Some suggestions (in italics) for the Registrar, without anticipating that Tshidi will fall over himself to honour anything from TT with his consideration:

  • There’s nothing on how curators are appointed. Apparently, this is left to the Registrar’s discretion. 38 Today’s Trustee December 2014/February 2015 Skilled professionals should be invited to form a pool of potential applicants, having contractually committed themselves to guidelines adherence, from which the Registrar draws. He should be obliged to make appointments from within this pool and, when called upon by an investor with bona fide interest, curators should expect him to explain why a particular appointment was made or not timeously cancelled e.g. Dines Gihwala at Fidentia.
  • The curator is required to preserve confidential information except to the extent that a court of law may order disclosure. Who is to decide what information is confidential and what isn't? Can a decision of the Registrar override a decision of the curator? In the experience of TT, Tshidi elects not to disclose even information that cannot conceivably be confidential e.g. the costs incurred and the payments made to beneficiaries of the CAF pension fund following a 2001 judgment against Old Mutual in the Supreme Court of Appeal.

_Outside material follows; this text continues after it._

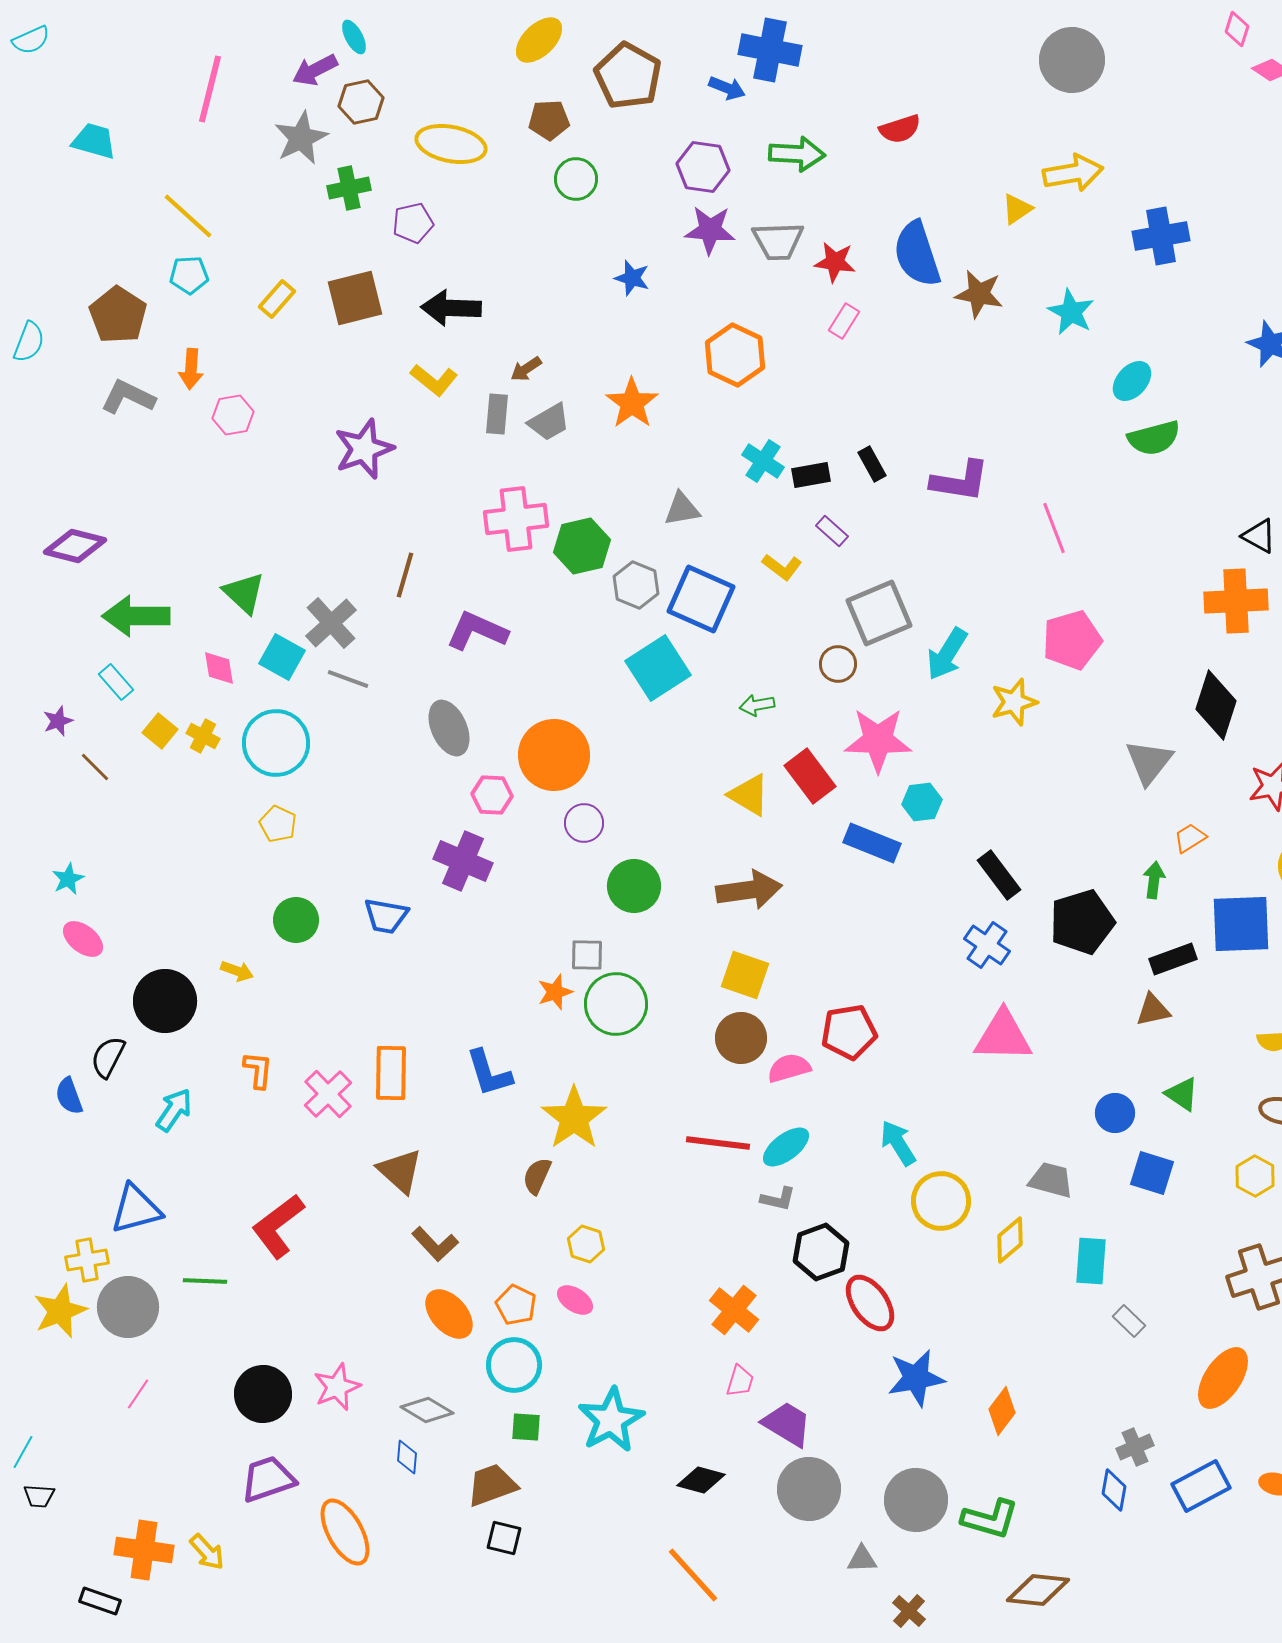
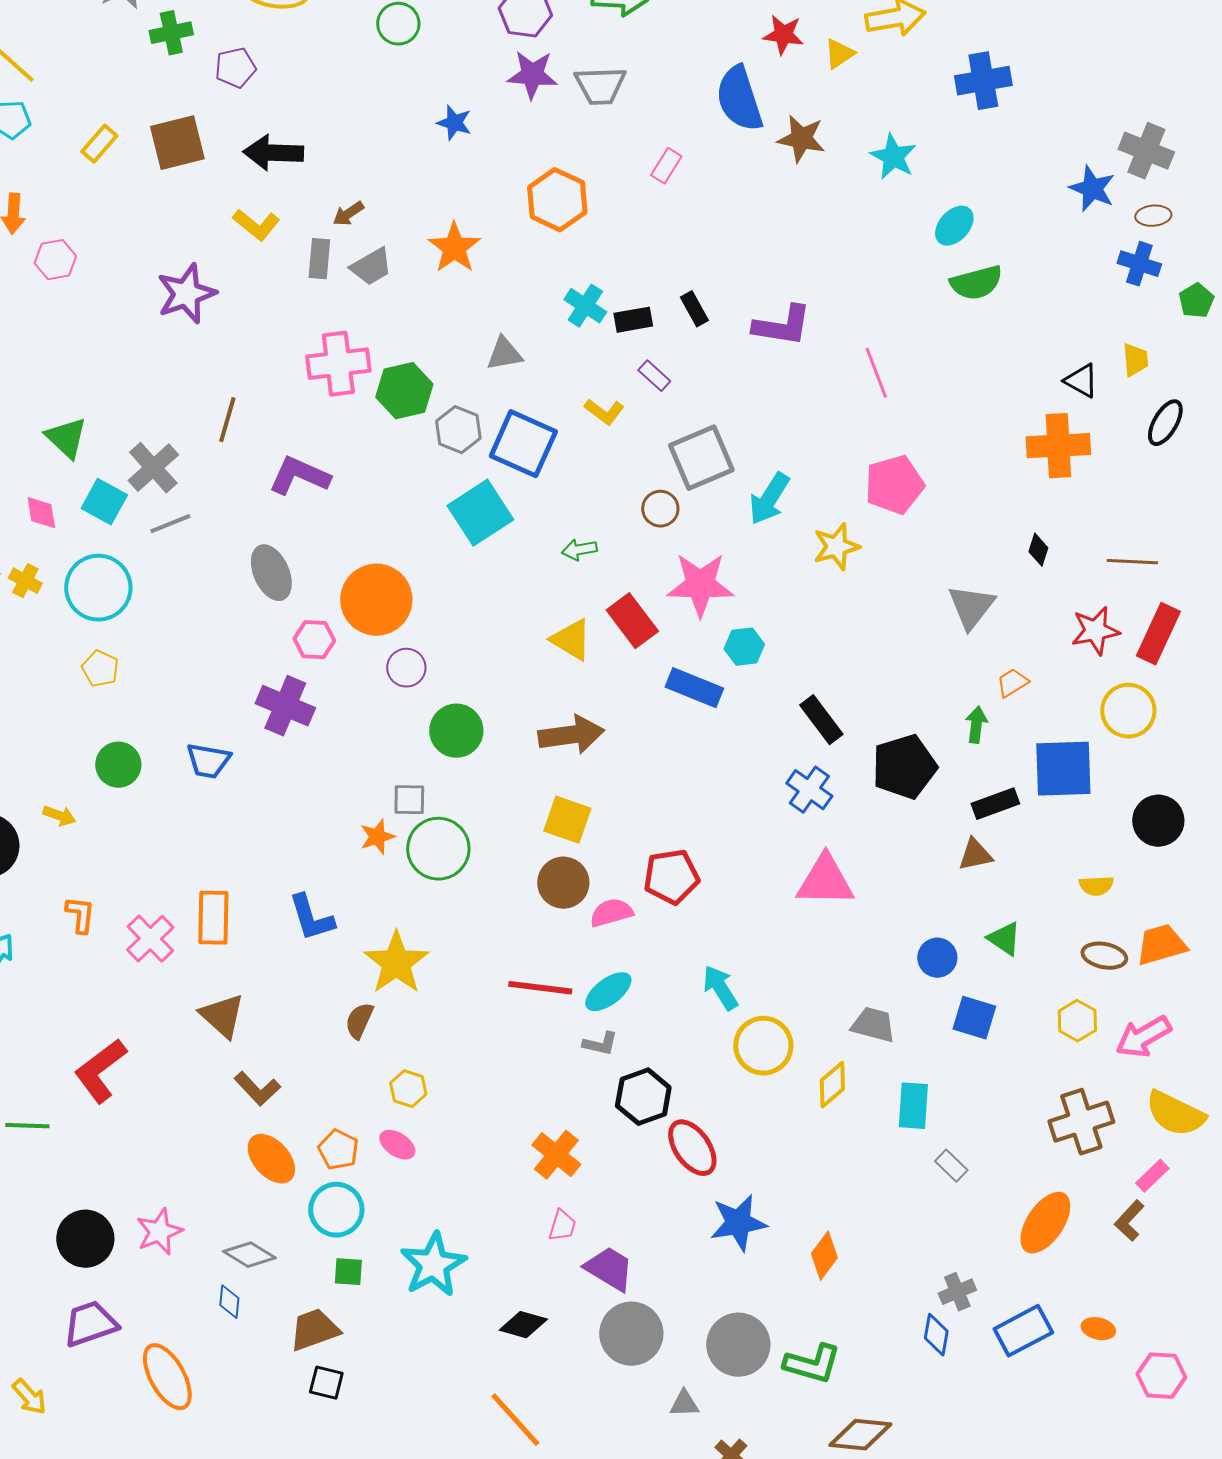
red star: (835, 262) -> (783, 35), moved
gray line: (348, 679) -> (170, 524), turned -42
black diamond: (1216, 705) -> (1038, 550), size x0.5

  • The draft provides that the curator must regularly report to the Registrar on specified matters. These reports should be in writing to enable publication on the FSB website e.g. reports in the so-called ‘Ghavalas funds’ which don't appear on the website or don't make all the disclosures specified, and to enable compliance with the Promotion of Access to Information Act when it is invoked.

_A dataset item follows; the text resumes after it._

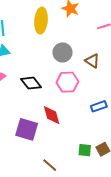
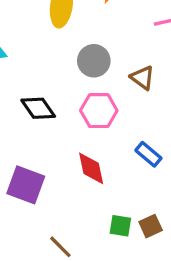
blue rectangle: (99, 106) -> (148, 154), turned 56
red diamond: (52, 115) -> (91, 168), moved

  • There are provisions for curators to appoint independent firms for legal proceedings and forensic investigations, subject to the Registrar’s approval. Curators should be obliged to approach the Registrar for approval before these proceedings and investigations are instituted i.e. to intervene where he considers them unnecessary or extravagant relative to the costs that fund members will have to bear.
  • Where an institution has insufficient resources to cover the cost of the curator’s remuneration, it’s proposed that the curator shall be entitled to an "agreed" percentage of recoveries. It’s too vague that contingency fees, although they "must" be sanctioned by court order and "may" be subject to a maximum, can first be "agreed" between the curator and the Registrar. Curators who propose a contingency arrangement should consider their proposal to be tentative and a basis for the Registrar to invite competitive tenders from within the pool. It must be understood that the tender process will precede an application for court approval, and that in this application the Registrar will motivate his reasons for having reached agreement with a particular curator. Further, the application will include the curator’s disclosure of his financial relationship with any professional firm that he might intend to engage.

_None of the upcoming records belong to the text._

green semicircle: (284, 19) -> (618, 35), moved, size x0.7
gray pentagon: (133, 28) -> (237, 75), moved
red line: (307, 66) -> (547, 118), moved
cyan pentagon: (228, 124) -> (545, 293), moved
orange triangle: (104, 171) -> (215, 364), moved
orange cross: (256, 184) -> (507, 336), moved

  • Fees paid to curators must be reasonable, in accordance with professional tariffs and agreed with the Registrar. Sounds fair enough, but in reporting to the Registrar the curators should also be required to itemise the work being charged i.e. not only the hours but also who actually has done the hours; for example, not to pay the curator at the tariff of a law firm’s senior partner when the grind has been delegated to a junior associate.

Curatorships can be immensely lucrative. Fund members have an interest in making them less lucrative, and rely on the Registrar to make them so.